Deze week heeft Ben Kruijssen van Natuuradvies zijn rapportage opgeleverd. We zijn weer een stapje dichterbij het indienen van de aanvraag wijziging bestemmingsplan.

In eerdere blogs hebben we melding gemaakt van hetgeen we met Ben in het veld beleefden. Beschrijving van het veldwerk en de gevonden epifyten (epi watte: korstmossen...) vind je onder veldwerk en epifyten.

 

Naast de constatering dat er op een veld dat 3 keer per jaar wordt omgeploegd GEEN jaarrondbroedende vogels te vinden zijn en dat er in het essenbos van Staatsbosbeheer GEEN vleermuizenholen zitten, hebben we Ben gevraagd mee te denken over kansen van ons plan.

Hij adviseert te komen met een hoogstamboomgaard (inclusief notenboom). Met het oog op de rijke vegetatie aan epifyten verwacht hij ook op de bomen die we zelf gaan kweken hiervoor interessante ontwikkelingen.

Daarnaast hoopt hij dat we knotwilgen in diverse soorten en essen als essenhakhout gaan maken.

De bosrand wordt ook diverser als een deel van de essen tot essenhakhout wordt gemaakt. Daarnaast kunnen vlieren, meidoorsn en haagbeuken de rand verlevendigen. Aangevuld met (uiteraard) inheemse besdragende struiken.

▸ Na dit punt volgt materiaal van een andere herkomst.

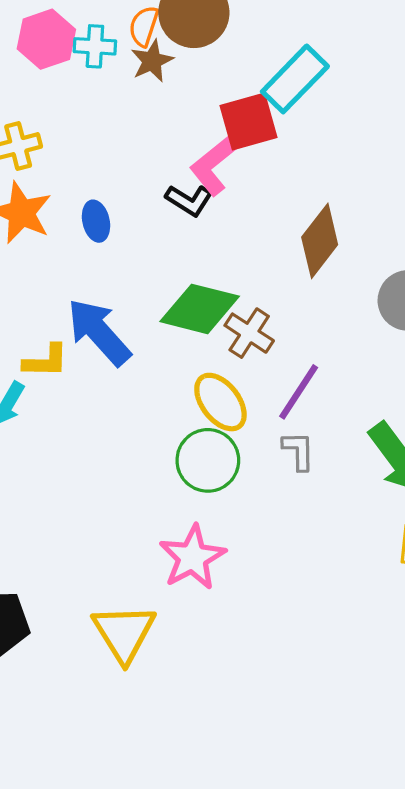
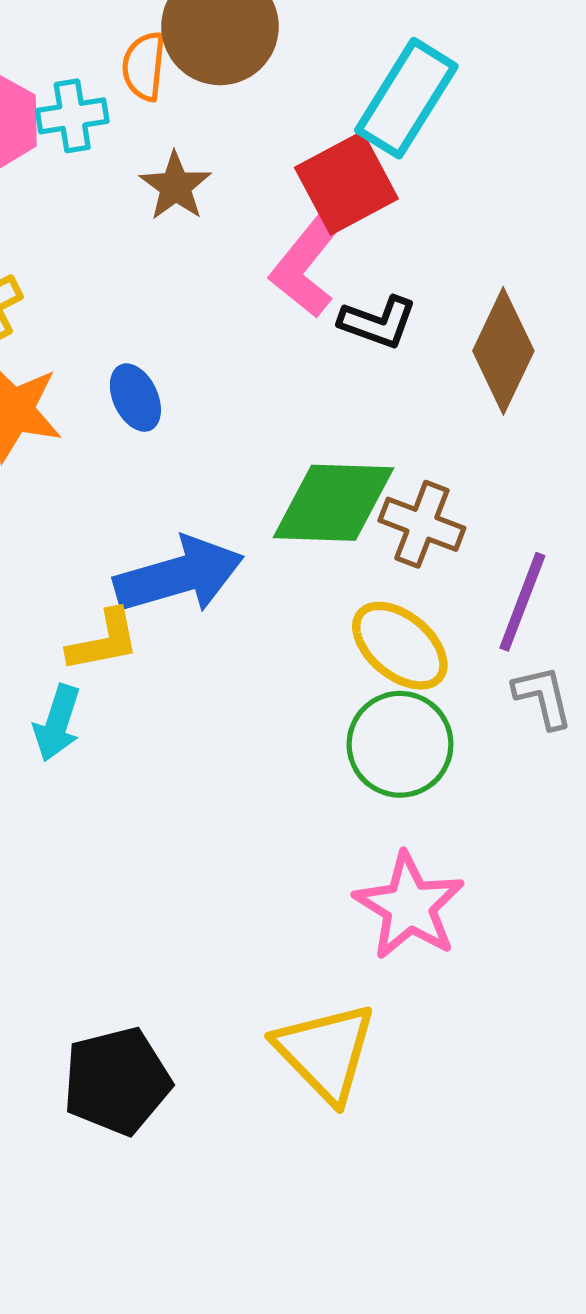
brown star: (152, 61) -> (175, 186), moved
black L-shape: (189, 200) -> (378, 322), moved
blue arrow: (99, 332) -> (179, 575), turned 128

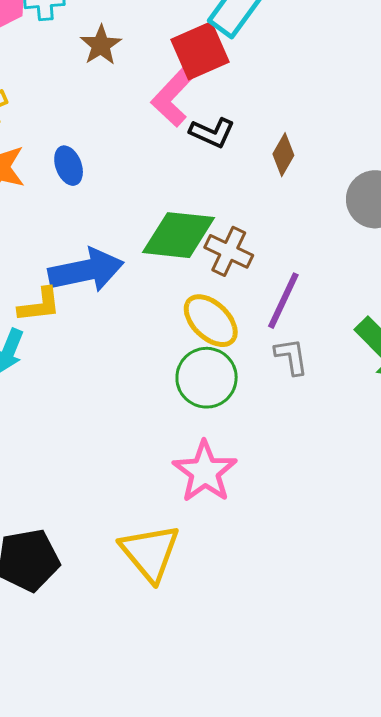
brown diamond: (503, 351) -> (283, 155), size x0.6

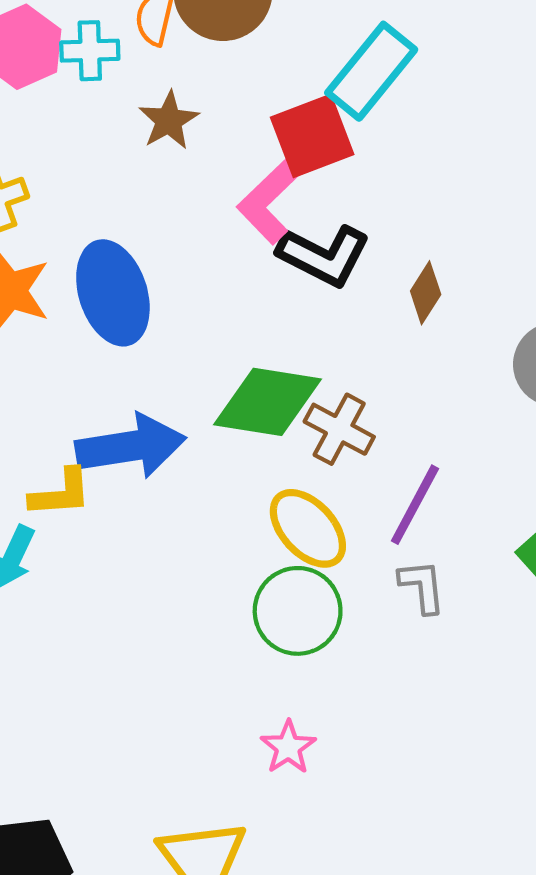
black L-shape: (212, 133) -> (324, 256), size x1.4
blue ellipse: (69, 166) -> (113, 293), size x1.8
pink star: (205, 472) -> (288, 747), size x0.6

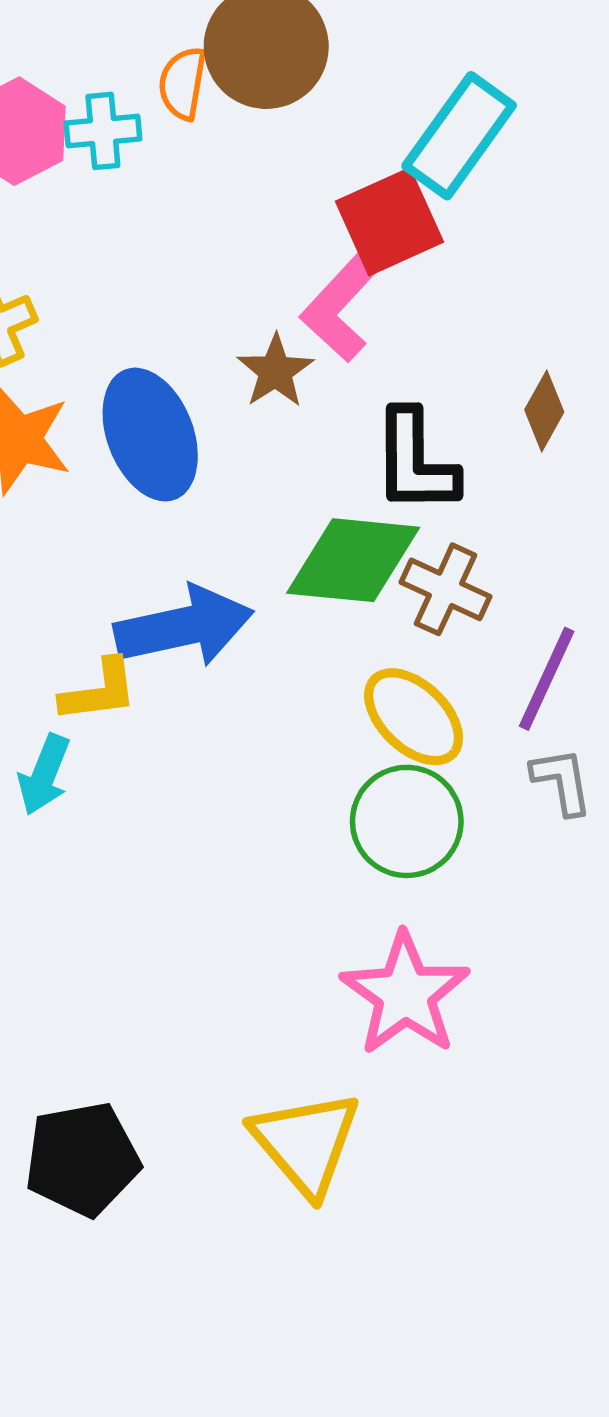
brown star: (169, 120) -> (275, 371), moved
black L-shape: (324, 256) -> (415, 462), moved, turned 66
pink star: (288, 747) -> (405, 994), size x1.8

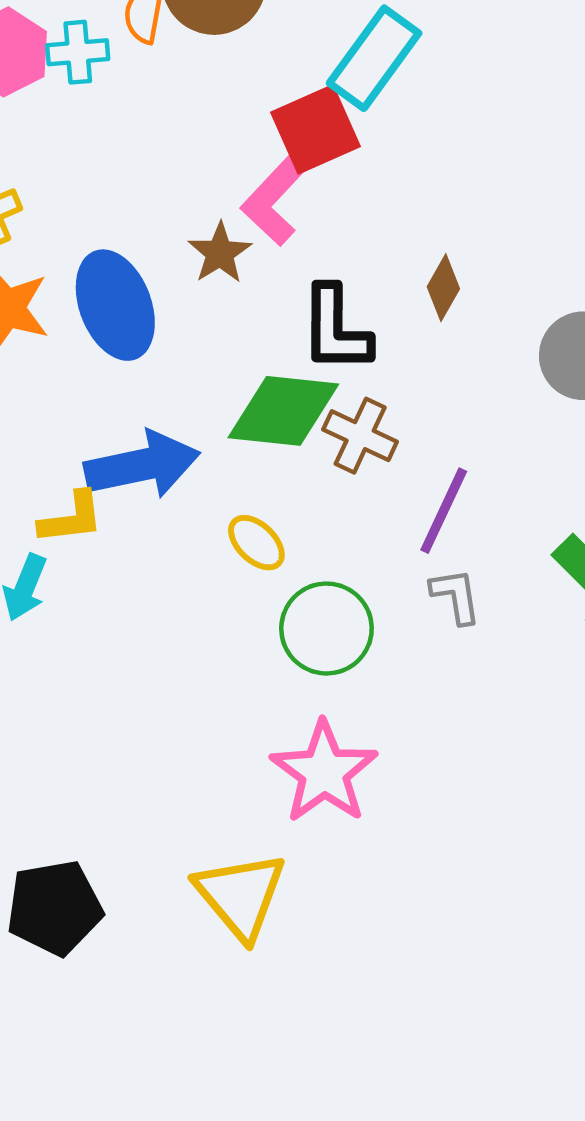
yellow ellipse: (414, 717) -> (256, 543), moved, size x0.7

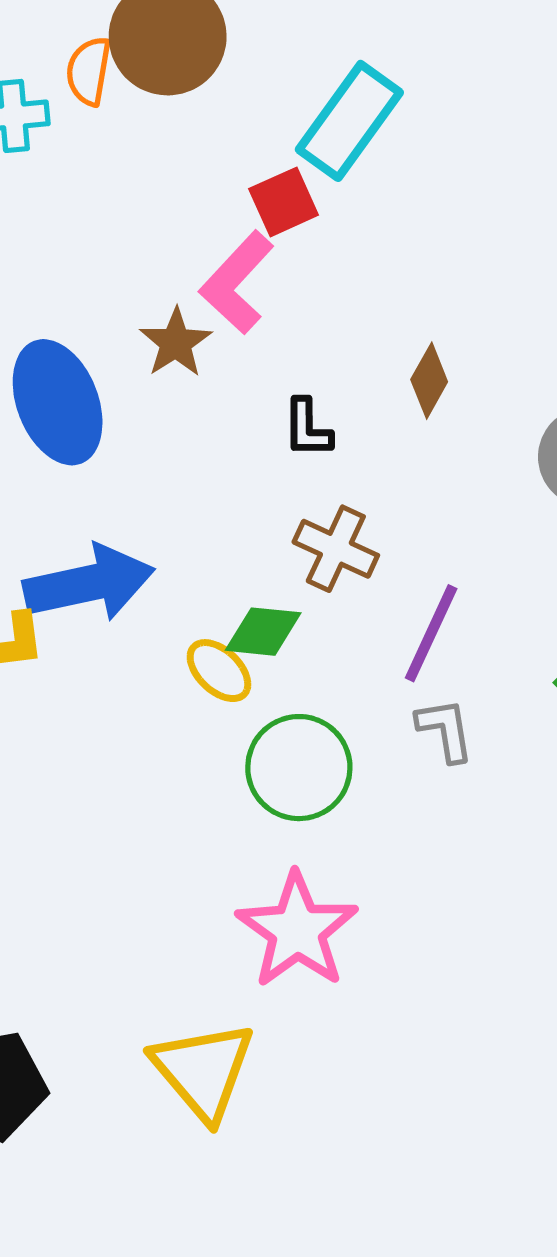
red square: (316, 129) -> (284, 202), size x0.7
black L-shape: (336, 329) -> (307, 428), size x0.6
green diamond: (283, 411) -> (263, 632), moved, size x0.6

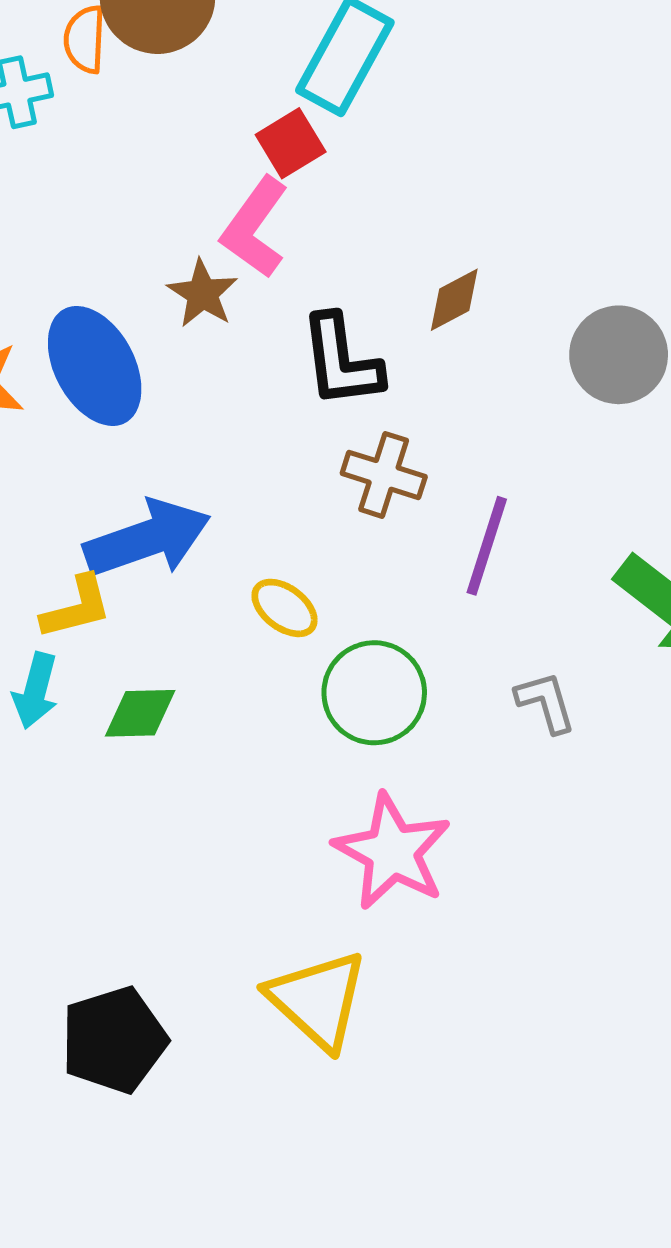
brown diamond: (429, 381) -> (454, 300), turned 40
black L-shape: (307, 428) -> (341, 361), size x1.6
green diamond: (263, 632) -> (140, 713), moved
gray L-shape: (445, 730) -> (546, 702), moved

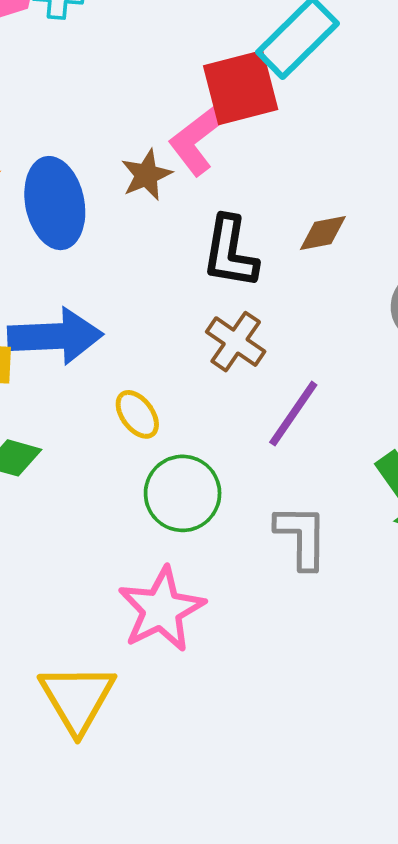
red square: (291, 143) -> (241, 88), size x1.6
gray L-shape: (546, 702) -> (302, 537), size x1.4

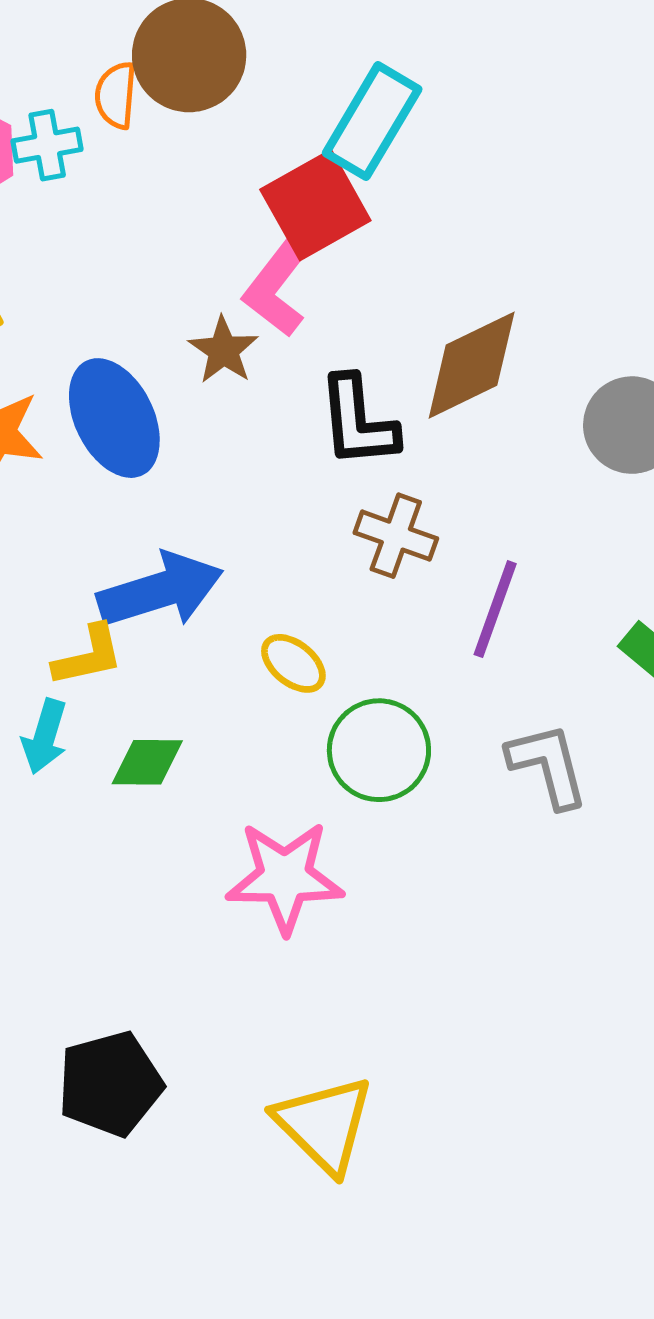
brown diamond: (323, 233) -> (472, 365), size x1.8
pink star: (161, 609) -> (285, 877), moved, turned -30
yellow triangle: (77, 698) -> (324, 1124), moved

Waar we botanische kwaliteiten willen toevoegen doen we goed aan om niet de toegevoegde schrale grond met de klei te vermengen, maar deze er (los) bovenop te leggen. Klei zou anders het arme materiaal teveel verrijken, waardoor we ons doel niet bereiken.

Ergens op het terrain komt een wat afgelegen plek die rustgebied wordt. We gaan er takkenrillen maken creëren zo een gebied gunstig voor kleine zoogdieren, marterachtigen en foeragerende broedvogels.

Insectenhotels en vleermuizenkasten en andere nestkasten maken het voor vogels nog aantrekkelijker.

En we gaan zeker nog op zoek naar mogelijkheden om onze natuurmaatregelen door bijvoorbeeld landschapsbeheer ondersteunt te krijgen. (Als iemand daar al ervaring mee heeft dan horen wij dat graag!

Tot zover de natuur! Op naar de RO toets.